In order to identify relevant primary studies, databases germane to the research area (PsycINFO, PubMed, and EMBASE) were searched. Final searches were conducted in February 2019. In addition, hand searches of published systematic reviews, and of key journal publications were undertaken. Finally, following the application of the inclusion criteria, citation searches concluded the search. The initial search yielded 179. After duplicates were removed, studies were assessed for eligibility using PICOS methodology and exclusion-inclusion criteria was applied. Finally, 21 studies were included in this review (Figure 1; Table 1).
Figure 1 PRISMA flow diagram (21).
Of the 21 studies included, the median number of participants was 34 (excluding control groups), with a range of 295. The largest study included 309 participants, the smallest 14. The mean age of participants (adult subgroups only) was 33.7 (SD ± 7.05) years. Study design varied significantly. From the twenty-one studies included, only one did not employ a control group (24). It was however included because it met inclusion criteria. Table 1 provides additional information about the nature of each study. In terms of quality, 42.9% of studies included in the review were rated excellent, 52.3% good, 4.8% fair, and 0% were rated poor. The median quality score was 17, with a range of 13 to 19. Of the studies included in this review, evidence for elevated levels of both absolute and relative theta power and alpha activity, along with a general reduction in neural activity for tasks requiring attention in adult ADHD populations was established, however there was variance in study design and inconsistency of findings. To a lesser degree, no differences are evident for delta or beta activity, and no consistent evidence of atypical TBR in adult ADHD. One study reported reduced resting state gamma activity. Results also support reduced CNV amplitude as a possible biomarker for adult ADHD (see Table 1).
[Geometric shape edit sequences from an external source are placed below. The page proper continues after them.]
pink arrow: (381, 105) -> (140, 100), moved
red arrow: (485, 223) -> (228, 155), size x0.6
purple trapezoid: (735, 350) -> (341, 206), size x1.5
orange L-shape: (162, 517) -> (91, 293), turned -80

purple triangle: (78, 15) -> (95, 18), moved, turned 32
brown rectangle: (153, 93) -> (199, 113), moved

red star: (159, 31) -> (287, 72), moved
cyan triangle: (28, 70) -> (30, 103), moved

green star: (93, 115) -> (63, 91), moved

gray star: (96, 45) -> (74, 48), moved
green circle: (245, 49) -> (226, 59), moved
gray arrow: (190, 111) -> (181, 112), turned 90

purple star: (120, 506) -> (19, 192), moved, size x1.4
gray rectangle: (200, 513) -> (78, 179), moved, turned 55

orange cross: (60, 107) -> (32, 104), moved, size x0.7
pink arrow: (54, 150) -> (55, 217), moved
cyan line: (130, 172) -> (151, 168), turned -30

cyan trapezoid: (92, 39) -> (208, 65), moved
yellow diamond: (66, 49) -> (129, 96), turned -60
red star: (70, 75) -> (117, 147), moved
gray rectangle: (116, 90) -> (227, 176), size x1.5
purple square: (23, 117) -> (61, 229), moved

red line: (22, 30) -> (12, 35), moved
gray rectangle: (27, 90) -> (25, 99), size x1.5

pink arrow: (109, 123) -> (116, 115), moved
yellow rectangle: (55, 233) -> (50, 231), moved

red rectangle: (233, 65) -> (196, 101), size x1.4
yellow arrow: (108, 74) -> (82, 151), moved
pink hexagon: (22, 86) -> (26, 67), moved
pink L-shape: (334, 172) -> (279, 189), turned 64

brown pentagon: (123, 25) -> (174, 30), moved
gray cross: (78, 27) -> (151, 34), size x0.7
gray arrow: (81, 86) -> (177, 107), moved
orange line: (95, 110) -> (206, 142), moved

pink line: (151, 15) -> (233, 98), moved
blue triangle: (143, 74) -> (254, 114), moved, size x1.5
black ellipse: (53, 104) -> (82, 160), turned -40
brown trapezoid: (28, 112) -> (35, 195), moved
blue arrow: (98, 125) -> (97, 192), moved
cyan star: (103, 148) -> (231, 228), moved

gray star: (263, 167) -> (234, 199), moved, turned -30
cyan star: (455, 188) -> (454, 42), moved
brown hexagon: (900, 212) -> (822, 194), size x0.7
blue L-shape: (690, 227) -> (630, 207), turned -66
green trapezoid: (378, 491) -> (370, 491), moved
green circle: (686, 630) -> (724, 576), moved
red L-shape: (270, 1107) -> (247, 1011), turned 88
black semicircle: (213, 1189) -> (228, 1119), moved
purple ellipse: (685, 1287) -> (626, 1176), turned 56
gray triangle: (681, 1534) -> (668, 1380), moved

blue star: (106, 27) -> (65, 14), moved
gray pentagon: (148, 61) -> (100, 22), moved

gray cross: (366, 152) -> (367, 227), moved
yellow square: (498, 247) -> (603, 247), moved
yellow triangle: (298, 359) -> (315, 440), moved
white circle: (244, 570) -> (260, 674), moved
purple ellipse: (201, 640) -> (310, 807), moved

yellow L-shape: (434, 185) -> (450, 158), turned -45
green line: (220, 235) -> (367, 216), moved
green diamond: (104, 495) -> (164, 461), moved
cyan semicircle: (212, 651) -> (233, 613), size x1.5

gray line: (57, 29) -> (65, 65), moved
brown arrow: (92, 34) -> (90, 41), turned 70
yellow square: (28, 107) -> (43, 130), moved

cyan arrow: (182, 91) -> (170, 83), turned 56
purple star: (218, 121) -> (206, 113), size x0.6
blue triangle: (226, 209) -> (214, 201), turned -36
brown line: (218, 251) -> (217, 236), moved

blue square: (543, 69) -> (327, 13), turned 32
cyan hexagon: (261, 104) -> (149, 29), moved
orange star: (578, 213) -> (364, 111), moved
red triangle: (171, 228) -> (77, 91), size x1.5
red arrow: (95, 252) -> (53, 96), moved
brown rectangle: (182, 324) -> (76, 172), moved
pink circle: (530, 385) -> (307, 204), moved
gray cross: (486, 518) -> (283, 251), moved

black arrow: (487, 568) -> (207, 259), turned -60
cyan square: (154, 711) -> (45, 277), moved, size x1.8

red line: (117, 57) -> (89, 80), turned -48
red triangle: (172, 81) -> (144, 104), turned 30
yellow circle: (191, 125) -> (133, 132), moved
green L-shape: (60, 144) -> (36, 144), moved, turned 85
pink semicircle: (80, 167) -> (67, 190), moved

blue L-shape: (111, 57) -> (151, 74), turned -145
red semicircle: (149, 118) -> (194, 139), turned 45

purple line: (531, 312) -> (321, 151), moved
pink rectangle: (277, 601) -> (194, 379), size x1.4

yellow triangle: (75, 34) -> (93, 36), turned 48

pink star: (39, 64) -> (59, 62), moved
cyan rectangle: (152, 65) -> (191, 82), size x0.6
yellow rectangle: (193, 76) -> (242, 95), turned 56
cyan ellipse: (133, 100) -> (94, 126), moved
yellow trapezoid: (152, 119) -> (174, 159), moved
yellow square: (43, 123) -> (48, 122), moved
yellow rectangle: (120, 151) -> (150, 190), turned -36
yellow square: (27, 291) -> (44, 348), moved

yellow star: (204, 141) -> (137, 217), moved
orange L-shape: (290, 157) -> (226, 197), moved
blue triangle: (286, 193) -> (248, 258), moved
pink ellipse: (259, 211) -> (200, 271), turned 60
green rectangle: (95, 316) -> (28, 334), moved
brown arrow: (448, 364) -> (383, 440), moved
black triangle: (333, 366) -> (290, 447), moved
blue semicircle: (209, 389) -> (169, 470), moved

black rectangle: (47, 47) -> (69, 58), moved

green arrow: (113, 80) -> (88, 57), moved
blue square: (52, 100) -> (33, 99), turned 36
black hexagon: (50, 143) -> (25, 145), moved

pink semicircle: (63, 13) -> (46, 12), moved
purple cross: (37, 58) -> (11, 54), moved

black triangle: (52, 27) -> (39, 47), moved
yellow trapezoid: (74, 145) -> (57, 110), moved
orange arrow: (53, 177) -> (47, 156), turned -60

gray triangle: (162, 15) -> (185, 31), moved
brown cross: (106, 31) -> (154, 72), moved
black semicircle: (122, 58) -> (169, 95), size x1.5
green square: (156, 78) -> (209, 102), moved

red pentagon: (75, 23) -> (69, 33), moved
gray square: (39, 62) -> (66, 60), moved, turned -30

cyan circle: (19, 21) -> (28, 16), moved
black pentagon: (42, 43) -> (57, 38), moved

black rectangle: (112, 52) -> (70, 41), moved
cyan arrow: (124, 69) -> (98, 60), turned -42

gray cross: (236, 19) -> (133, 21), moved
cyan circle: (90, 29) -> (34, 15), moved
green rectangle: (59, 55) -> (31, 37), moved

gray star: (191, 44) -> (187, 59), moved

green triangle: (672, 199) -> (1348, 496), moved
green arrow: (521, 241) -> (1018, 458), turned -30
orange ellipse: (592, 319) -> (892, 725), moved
An objective, reliable measure to aid diagnosis would be extremely valuable, in any clinical setting. Such a tool would allow for accuracy in diagnosis, be economical and ensure consistency. Such would be the scope in the use of EEG to aid adult ADHD diagnosis should the evidence support that there are patterns specific to adult ADHD. However, the summative narratives of the studies included in this review suggest that observable EEG activity that is unique to adult ADHD is consistently variable.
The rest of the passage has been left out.